TASK GOAL - All of the records shown below need to be copied with no differences.

DATASET RECORDS -
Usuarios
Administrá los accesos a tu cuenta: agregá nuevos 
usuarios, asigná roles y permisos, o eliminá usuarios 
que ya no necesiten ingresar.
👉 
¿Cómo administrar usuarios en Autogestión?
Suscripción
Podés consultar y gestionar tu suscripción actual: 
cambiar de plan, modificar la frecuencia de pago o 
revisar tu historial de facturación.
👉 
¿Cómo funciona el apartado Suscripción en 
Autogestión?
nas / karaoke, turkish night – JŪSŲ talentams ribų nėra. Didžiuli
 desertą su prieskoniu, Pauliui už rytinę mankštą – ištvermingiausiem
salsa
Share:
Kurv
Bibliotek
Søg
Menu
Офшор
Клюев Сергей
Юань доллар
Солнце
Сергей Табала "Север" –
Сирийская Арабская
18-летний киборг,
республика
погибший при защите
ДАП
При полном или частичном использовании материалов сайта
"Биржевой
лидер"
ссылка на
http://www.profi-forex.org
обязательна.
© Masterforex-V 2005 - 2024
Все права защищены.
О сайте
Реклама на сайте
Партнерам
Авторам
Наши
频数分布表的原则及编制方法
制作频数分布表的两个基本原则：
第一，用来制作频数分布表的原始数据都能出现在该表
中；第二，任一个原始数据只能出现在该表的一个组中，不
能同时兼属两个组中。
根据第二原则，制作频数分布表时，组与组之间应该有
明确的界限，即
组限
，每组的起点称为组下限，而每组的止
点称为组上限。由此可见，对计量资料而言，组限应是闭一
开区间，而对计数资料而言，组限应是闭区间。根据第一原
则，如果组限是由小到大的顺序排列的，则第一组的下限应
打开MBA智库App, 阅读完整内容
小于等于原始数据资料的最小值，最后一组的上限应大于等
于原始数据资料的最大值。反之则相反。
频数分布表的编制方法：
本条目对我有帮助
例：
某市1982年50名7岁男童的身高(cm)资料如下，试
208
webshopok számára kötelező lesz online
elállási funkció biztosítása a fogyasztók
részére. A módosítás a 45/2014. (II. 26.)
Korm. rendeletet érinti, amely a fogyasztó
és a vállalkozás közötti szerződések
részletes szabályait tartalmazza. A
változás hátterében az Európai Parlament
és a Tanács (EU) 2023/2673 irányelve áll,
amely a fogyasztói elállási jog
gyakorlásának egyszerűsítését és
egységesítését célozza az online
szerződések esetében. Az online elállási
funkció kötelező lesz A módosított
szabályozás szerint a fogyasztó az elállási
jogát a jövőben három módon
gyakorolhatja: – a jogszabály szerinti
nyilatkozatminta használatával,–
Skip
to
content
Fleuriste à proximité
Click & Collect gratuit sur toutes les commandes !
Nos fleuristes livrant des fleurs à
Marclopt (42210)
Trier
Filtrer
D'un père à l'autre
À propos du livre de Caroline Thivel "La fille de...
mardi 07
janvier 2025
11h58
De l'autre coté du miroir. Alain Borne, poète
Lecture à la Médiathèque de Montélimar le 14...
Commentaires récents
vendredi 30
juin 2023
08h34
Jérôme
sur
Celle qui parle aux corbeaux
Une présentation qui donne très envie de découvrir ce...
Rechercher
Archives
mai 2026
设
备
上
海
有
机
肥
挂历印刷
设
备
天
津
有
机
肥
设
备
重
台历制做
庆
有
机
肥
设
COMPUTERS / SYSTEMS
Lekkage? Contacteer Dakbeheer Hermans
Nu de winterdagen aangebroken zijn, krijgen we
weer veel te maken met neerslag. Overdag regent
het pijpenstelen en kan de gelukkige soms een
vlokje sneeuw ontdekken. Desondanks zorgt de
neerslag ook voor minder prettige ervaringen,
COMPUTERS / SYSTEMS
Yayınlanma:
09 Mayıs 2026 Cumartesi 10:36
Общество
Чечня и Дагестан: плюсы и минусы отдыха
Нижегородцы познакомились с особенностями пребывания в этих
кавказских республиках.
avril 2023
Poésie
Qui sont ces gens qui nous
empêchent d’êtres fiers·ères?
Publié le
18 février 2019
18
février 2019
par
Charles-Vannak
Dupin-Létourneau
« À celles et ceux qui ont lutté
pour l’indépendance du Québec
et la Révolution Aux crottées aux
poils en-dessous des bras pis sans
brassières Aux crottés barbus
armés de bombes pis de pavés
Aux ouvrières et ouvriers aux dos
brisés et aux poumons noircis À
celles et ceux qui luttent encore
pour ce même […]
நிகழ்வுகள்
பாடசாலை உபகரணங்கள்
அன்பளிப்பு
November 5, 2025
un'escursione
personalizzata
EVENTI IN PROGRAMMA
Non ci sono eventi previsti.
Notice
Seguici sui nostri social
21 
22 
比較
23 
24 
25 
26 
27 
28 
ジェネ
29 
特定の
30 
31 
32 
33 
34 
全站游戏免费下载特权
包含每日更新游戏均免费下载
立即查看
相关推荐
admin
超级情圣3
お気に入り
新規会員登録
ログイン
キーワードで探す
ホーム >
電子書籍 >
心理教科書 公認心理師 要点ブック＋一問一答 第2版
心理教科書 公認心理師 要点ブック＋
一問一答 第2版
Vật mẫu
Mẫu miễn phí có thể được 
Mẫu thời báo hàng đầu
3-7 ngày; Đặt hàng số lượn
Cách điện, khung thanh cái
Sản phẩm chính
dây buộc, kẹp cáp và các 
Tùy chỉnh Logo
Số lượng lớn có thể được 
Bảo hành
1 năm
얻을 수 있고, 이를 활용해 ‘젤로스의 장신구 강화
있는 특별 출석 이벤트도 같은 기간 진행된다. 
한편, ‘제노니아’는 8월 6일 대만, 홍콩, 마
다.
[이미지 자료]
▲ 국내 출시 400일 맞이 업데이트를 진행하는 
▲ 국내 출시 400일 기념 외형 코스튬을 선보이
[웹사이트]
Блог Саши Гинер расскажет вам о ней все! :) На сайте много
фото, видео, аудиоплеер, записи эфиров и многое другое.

WORKED SOLUTION -
Usuarios
Administrá los accesos a tu cuenta: agregá nuevos 
usuarios, asigná roles y permisos, o eliminá usuarios 
que ya no necesiten ingresar.
👉 
¿Cómo administrar usuarios en Autogestión?
Suscripción
Podés consultar y gestionar tu suscripción actual: 
cambiar de plan, modificar la frecuencia de pago o 
revisar tu historial de facturación.
👉 
¿Cómo funciona el apartado Suscripción en 
Autogestión?
nas / karaoke, turkish night – JŪSŲ talentams ribų nėra. Didžiuli
 desertą su prieskoniu, Pauliui už rytinę mankštą – ištvermingiausiem
salsa
Share:
Kurv
Bibliotek
Søg
Menu
Офшор
Клюев Сергей
Юань доллар
Солнце
Сергей Табала "Север" –
Сирийская Арабская
18-летний киборг,
республика
погибший при защите
ДАП
При полном или частичном использовании материалов сайта
"Биржевой
лидер"
ссылка на
http://www.profi-forex.org
обязательна.
© Masterforex-V 2005 - 2024
Все права защищены.
О сайте
Реклама на сайте
Партнерам
Авторам
Наши
频数分布表的原则及编制方法
制作频数分布表的两个基本原则：
第一，用来制作频数分布表的原始数据都能出现在该表
中；第二，任一个原始数据只能出现在该表的一个组中，不
能同时兼属两个组中。
根据第二原则，制作频数分布表时，组与组之间应该有
明确的界限，即
组限
，每组的起点称为组下限，而每组的止
点称为组上限。由此可见，对计量资料而言，组限应是闭一
开区间，而对计数资料而言，组限应是闭区间。根据第一原
则，如果组限是由小到大的顺序排列的，则第一组的下限应
打开MBA智库App, 阅读完整内容
小于等于原始数据资料的最小值，最后一组的上限应大于等
于原始数据资料的最大值。反之则相反。
频数分布表的编制方法：
本条目对我有帮助
例：
某市1982年50名7岁男童的身高(cm)资料如下，试
208
webshopok számára kötelező lesz online
elállási funkció biztosítása a fogyasztók
részére. A módosítás a 45/2014. (II. 26.)
Korm. rendeletet érinti, amely a fogyasztó
és a vállalkozás közötti szerződések
részletes szabályait tartalmazza. A
változás hátterében az Európai Parlament
és a Tanács (EU) 2023/2673 irányelve áll,
amely a fogyasztói elállási jog
gyakorlásának egyszerűsítését és
egységesítését célozza az online
szerződések esetében. Az online elállási
funkció kötelező lesz A módosított
szabályozás szerint a fogyasztó az elállási
jogát a jövőben három módon
gyakorolhatja: – a jogszabály szerinti
nyilatkozatminta használatával,–
Skip
to
content
Fleuriste à proximité
Click & Collect gratuit sur toutes les commandes !
Nos fleuristes livrant des fleurs à
Marclopt (42210)
Trier
Filtrer
D'un père à l'autre
À propos du livre de Caroline Thivel "La fille de...
mardi 07
janvier 2025
11h58
De l'autre coté du miroir. Alain Borne, poète
Lecture à la Médiathèque de Montélimar le 14...
Commentaires récents
vendredi 30
juin 2023
08h34
Jérôme
sur
Celle qui parle aux corbeaux
Une présentation qui donne très envie de découvrir ce...
Rechercher
Archives
mai 2026
设
备
上
海
有
机
肥
挂历印刷
设
备
天
津
有
机
肥
设
备
重
台历制做
庆
有
机
肥
设
COMPUTERS / SYSTEMS
Lekkage? Contacteer Dakbeheer Hermans
Nu de winterdagen aangebroken zijn, krijgen we
weer veel te maken met neerslag. Overdag regent
het pijpenstelen en kan de gelukkige soms een
vlokje sneeuw ontdekken. Desondanks zorgt de
neerslag ook voor minder prettige ervaringen,
COMPUTERS / SYSTEMS
Yayınlanma:
09 Mayıs 2026 Cumartesi 10:36
Общество
Чечня и Дагестан: плюсы и минусы отдыха
Нижегородцы познакомились с особенностями пребывания в этих
кавказских республиках.
avril 2023
Poésie
Qui sont ces gens qui nous
empêchent d’êtres fiers·ères?
Publié le
18 février 2019
18
février 2019
par
Charles-Vannak
Dupin-Létourneau
« À celles et ceux qui ont lutté
pour l’indépendance du Québec
et la Révolution Aux crottées aux
poils en-dessous des bras pis sans
brassières Aux crottés barbus
armés de bombes pis de pavés
Aux ouvrières et ouvriers aux dos
brisés et aux poumons noircis À
celles et ceux qui luttent encore
pour ce même […]
நிகழ்வுகள்
பாடசாலை உபகரணங்கள்
அன்பளிப்பு
November 5, 2025
un'escursione
personalizzata
EVENTI IN PROGRAMMA
Non ci sono eventi previsti.
Notice
Seguici sui nostri social
21 
22 
比較
23 
24 
25 
26 
27 
28 
ジェネ
29 
特定の
30 
31 
32 
33 
34 
全站游戏免费下载特权
包含每日更新游戏均免费下载
立即查看
相关推荐
admin
超级情圣3
お気に入り
新規会員登録
ログイン
キーワードで探す
ホーム >
電子書籍 >
心理教科書 公認心理師 要点ブック＋一問一答 第2版
心理教科書 公認心理師 要点ブック＋
一問一答 第2版
Vật mẫu
Mẫu miễn phí có thể được 
Mẫu thời báo hàng đầu
3-7 ngày; Đặt hàng số lượn
Cách điện, khung thanh cái
Sản phẩm chính
dây buộc, kẹp cáp và các 
Tùy chỉnh Logo
Số lượng lớn có thể được 
Bảo hành
1 năm
얻을 수 있고, 이를 활용해 ‘젤로스의 장신구 강화
있는 특별 출석 이벤트도 같은 기간 진행된다. 
한편, ‘제노니아’는 8월 6일 대만, 홍콩, 마
다.
[이미지 자료]
▲ 국내 출시 400일 맞이 업데이트를 진행하는 
▲ 국내 출시 400일 기념 외형 코스튬을 선보이
[웹사이트]
Блог Саши Гинер расскажет вам о ней все! :) На сайте много
фото, видео, аудиоплеер, записи эфиров и многое другое.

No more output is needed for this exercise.